# MAHTS testing

## Background


## Description

* Take full time series of NDWI in dask
* Compute 2D tides for every timestep
* Compute median of tides from entire tide timeseries
* For each year in dask NDWI timeseries:
    * Mask pixels where tide > overall median
    * `.compute()` and take median 
    
***


## Getting started


### Load packages

First we import the required Python packages, then we connect to the database, and load the catalog of virtual products.

In [None]:
%matplotlib inline

import sys
import otps
import datacube
import shapely.wkt
import numpy as np
import pandas as pd
import xarray as xr
import geopandas as gpd
import matplotlib.pyplot as plt
from skimage import measure
from skimage.morphology import disk
from skimage.morphology import square
from skimage.morphology import binary_dilation
from datacube.helpers import write_geotiff
from datacube.virtual import catalog_from_file

sys.path.append('../Scripts')
from dea_plotting import rgb
from dea_spatialtools import interpolate_2d
from dea_plotting import display_map
from dea_spatialtools import contour_extract
from dea_plotting import map_shapefile


def largest_region(bool_array, **kwargs):
    
    '''
    Takes a boolean array and identifies the largest contiguous region of 
    connected True values.
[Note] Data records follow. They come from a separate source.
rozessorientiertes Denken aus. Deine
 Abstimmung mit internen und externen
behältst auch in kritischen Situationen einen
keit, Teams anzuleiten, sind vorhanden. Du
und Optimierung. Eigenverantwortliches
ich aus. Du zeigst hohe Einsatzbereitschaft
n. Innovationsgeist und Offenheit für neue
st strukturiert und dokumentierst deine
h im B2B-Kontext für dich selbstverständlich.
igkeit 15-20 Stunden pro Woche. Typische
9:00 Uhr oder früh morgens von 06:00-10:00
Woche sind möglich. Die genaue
This is returned as a new array with cells in 
    the largest region marked as True, and all other cells marked as False.
    
    Last modified: August 2019
    Author: Robbi Bishop-Taylor
    
    Parameters
    ----------  
    bool_array : boolean array
        A boolean array (numpy or xarray DataArray) with True values for
        the areas that will be inspected to find the largest group of 
        connected cells
    **kwargs : 
        Optional keyword arguments to pass to `measure.label`
        
    Returns
    -------
    largest_region : boolean array
        A boolean array with cells in the largest region marked as True, 
        and all other cells marked as False.       
        
    '''
    
    # First, break boolean array into unique, descrete regions/blobs
    blobs_labels = measure.label(bool_array, background=0, **kwargs)
    
    # Count the size of each blob, excluding the background class (0)
    ids, counts = np.unique(blobs_labels[blobs_labels > 0], 
                            return_counts=True) 
    
    # Identify the region ID of the largest blob
    largest_region_id = ids[np.argmax(counts)]
    
    # Produce a boolean array where 1 == the largest region
    largest_region = blobs_labels == largest_region_id
    
    return largest_region


def mask_ocean(bool_array, **kwargs):
    '''
    Identifies ocean by selecting the largest connected area of water
    pixels, then dilating this region by 1 pixel to include mixed pixels
    '''
    ocean_mask = largest_region(bool_array, **kwargs)
    ocean_mask = binary_dilation(ocean_mask, 
                                 selem=square(3))
    
    return ocean_mask


### Connect to the datacube

In [None]:
dc = datacube.Datacube(app='MAHTS_testing')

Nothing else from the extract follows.